One night while returning to the post we were ambushed. We were riding too far apart but we were only a mile and a half from safety. I heard some shots and I looked back at Captain Egan behind me. He reeled in his saddle and began to slip from his horse. I turned my horse sharp and rode at a gallop to him. I put my full self into getting there in time to catch him and yank him onto the front of my horse. I caught him still falling and he was bigger than me so the weight practically pulled me down as well. But I lifted him onto my horse and let him lie like a blanket in front of me. It must have hurt him to be in that position as we raced
to the fort. But the others died or got hurt so bad they had to quit for home. I was fine and Captain Egan, on recovering, thanked me and said, I name you Calamity Jane, the Heroine of the Plains. It was a joke. He was grateful but he never thought that highly of me and he never meant to rename me. But I have borne that name up to the present time.

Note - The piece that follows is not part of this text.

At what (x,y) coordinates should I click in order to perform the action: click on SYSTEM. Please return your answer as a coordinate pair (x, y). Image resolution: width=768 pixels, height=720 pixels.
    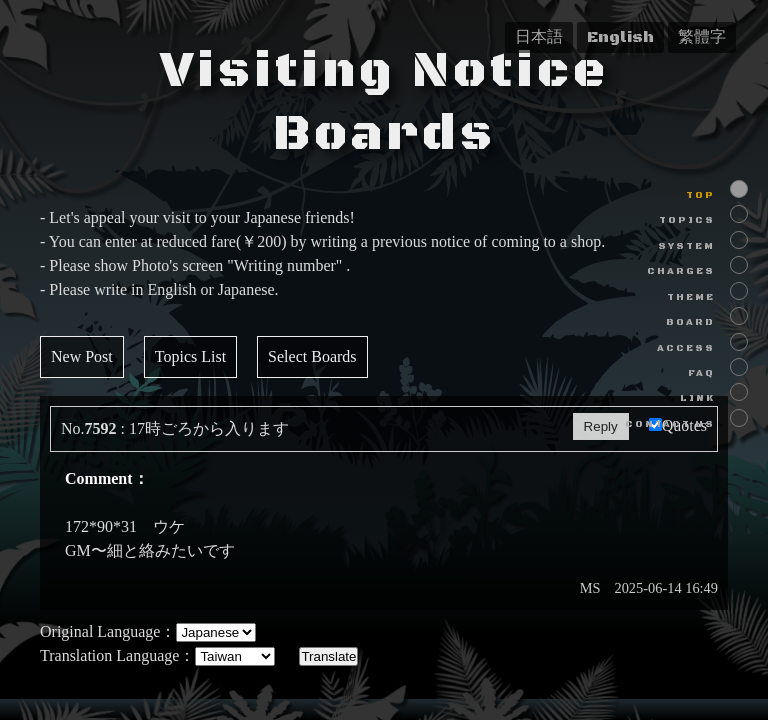     Looking at the image, I should click on (686, 246).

At the end of that campaign we were ordered to Fort Custer, where Custer City now stands. We arrived there in the spring of 1874. It was sunny but cold at night. Mist in the mornings made it so the world was wiped away and then gradually reappeared. The flowers were out in full force; at times it was as if the horses were swimming the blossoms were so high and plentiful. The Black Hills were beautiful, the way they folded into each other. There were happy animals everywhere and birds in the sky. I listened to the turkey vultures, nuthatches and even the frogs as if they were singing for me. I watched the lovely beavers playing by slapping their tails. I talked to the sunflowers, which were tall as me, and I ate the violets. I felt something about South Dakota that felt so sweet and good it almost hurt.
We remained around Fort Custer all summer until we were ordered back to Wyoming, to Fort Russell near Cheyenne, in fall of 1874. We remained there until spring of 1875 and then we were ordered (happily) back
to the Black Hills to protect miners from the Sioux. That country had been controlled by the Lakota Sioux since they had defeated the Cheyenne in 1776. The Hills were sacred land and were supposed to be covered by the Laramie Treaty. But Custer's expedition there found gold and nothing could keep the white man out once that news spread. The gold rush brought the army in. We shouldn't have been there, even by our own laws. The Indians got even madder as they realized that the army, which was supposed to be keeping outsiders out, was fighting to protect the miners and settlers. So this turned into a war that some whispered was sparked on purpose by Ulysses S. Grant because he hoped the gold would cure his personal depression. No one denied that the country's depression, which had lasted three years, scared everyone inside and outside of the army.